House Agriculture Committee leader David Scott of Georgia and Senate Agriculture Committee Chair Debbie Stabenow (D-Michigan) immediately issued statements urging Thompson to abandon his efforts to pass this version of the bill.

Improvements to the PLC program, as well as a provision that would allow enrollment of up to 30 million acres of base area, would increase PLC payments by $34.9 billion, the CBO said. Payments for agriculture risk coverage would increase by $9.7 billion. Increases in marketing credit interest rates and changes to cotton marketing credits would add another $700 million to the bill’s cost.

The cost of the Dairy Margin Coverage program would increase by $300 million, in part because the bill would give participating producers the opportunity to update the amount of eligible production.
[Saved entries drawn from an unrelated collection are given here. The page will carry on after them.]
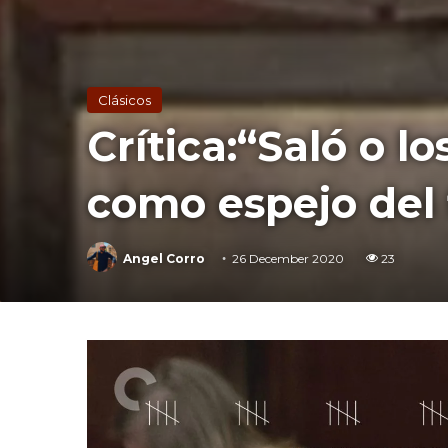
Clásicos
Crítica:“Saló o l
como espejo del
Angel Corro
26 December 2020
23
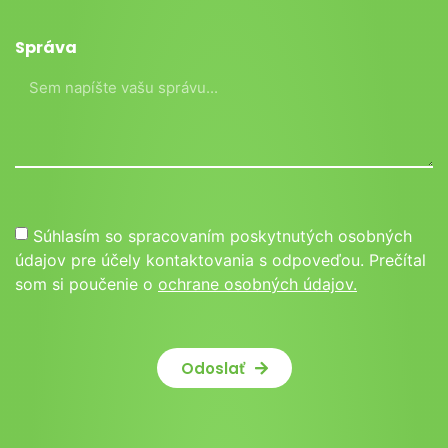
Správa
Súhlasím so spracovaním poskytnutých osobných
údajov pre účely kontaktovania s odpoveďou. Prečítal
som si poučenie o
ochrane osobných údajov.
Odoslať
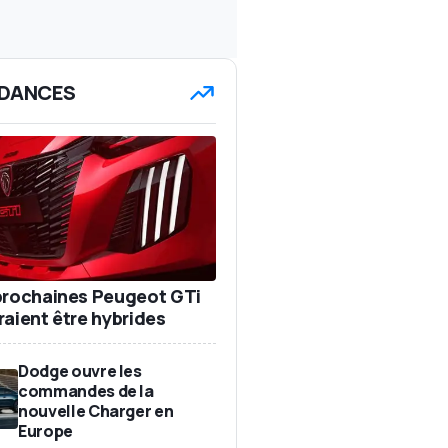
DANCES
prochaines Peugeot GTi
raient être hybrides
Dodge ouvre les
commandes de la
nouvelle Charger en
Europe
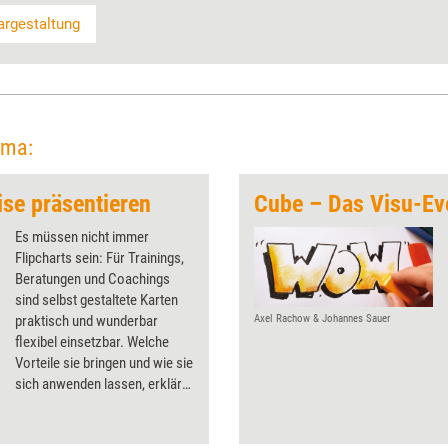
rgestaltung
ema:
se präsentieren
Cube – Das Visu-Ev
Es müssen nicht immer
Flipcharts sein: Für Trainings,
Beratungen und Coachings
sind selbst gestaltete Karten
praktisch und wunderbar
Axel Rachow & Johannes Sauer
flexibel einsetzbar. Welche
Vorteile sie bringen und wie sie
sich anwenden lassen, erklärt
Visualisierungsspezialistin
Doris Reich.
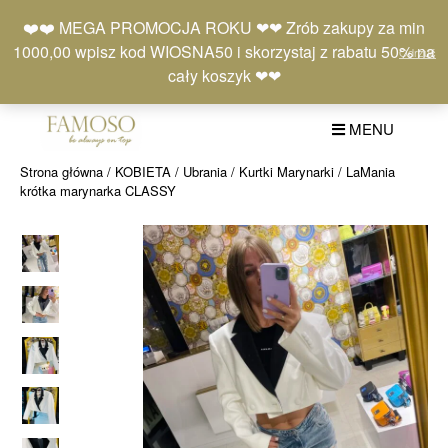
Skip
Moje
Lista
Koszyk
❤️❤️ MEGA PROMOCJA ROKU ❤❤ Zrób zakupy za min
to
konto
życzeń
(0)
1000,00 wpisz kod WIOSNA50 i skorzystaj z rabatu 50% na
Odrzuć
content
+48 577 401 777
cały koszyk ❤❤
MENU
Strona główna
/
KOBIETA
/
Ubrania
/
Kurtki Marynarki
/ LaMania
krótka marynarka CLASSY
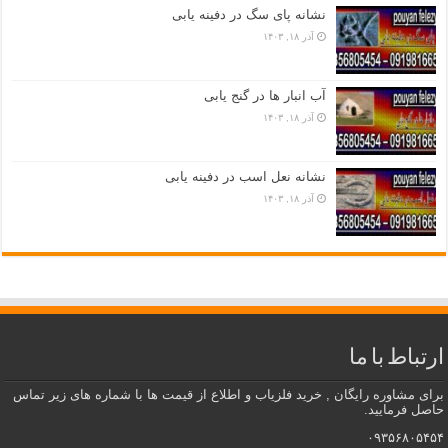
نشانه پای سگ در دفینه یابی
آذر ۱۸, ۱۴۰۳
آب انبار ها در گنج یابی
آذر ۱۸, ۱۴۰۳
نشانه نعل اسب در دفینه یابی
آذر ۱۸, ۱۴۰۳
ارتباط با ما
برای مشاوره رایگان , خرید فلزیاب و اطلاع از قیمت ها با شماره های زیر تماس
حاصل فرمایید.
۰۹۳۵۶۸۰۵۴۵۴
The cost of the federal crop insurance program will be increased by $3.5 billion, in part through increased premium subsidies for the supplemental insurance option. About $1.5 billion of this increase would be covered by increased administrative and operating funds for the insurance industry.

The bill would incorporate $13.2 billion in conservation funding from the Inflation Reduction Act into the bill, resulting in permanent increases in funding levels for several other conservation programs.

Funding for the Environmental Quality Incentives Program would be increased from $2 billion per year under current law to $2.5 billion annually, for a total increase of $2.6 billion by 2033.

Funding for the Conservation Stewardship Program would increase from $1 billion to $1.4 billion, for a total increase of $2.1 billion.

While the Conservation Reserve Program does not benefit from IRA funds, its costs would increase by $1.6 billion by 2033 due to changes made by the law, which include increased benefits for landowners.

The bill cuts the nutrition budget by a net $20 billion by placing restrictions on future updates to the Thrifty Food Plan, which would save an estimated $29.4 billion. TFP is an economic model of nutrition costs used to determine Supplemental Nutrition Assistance Program benefits.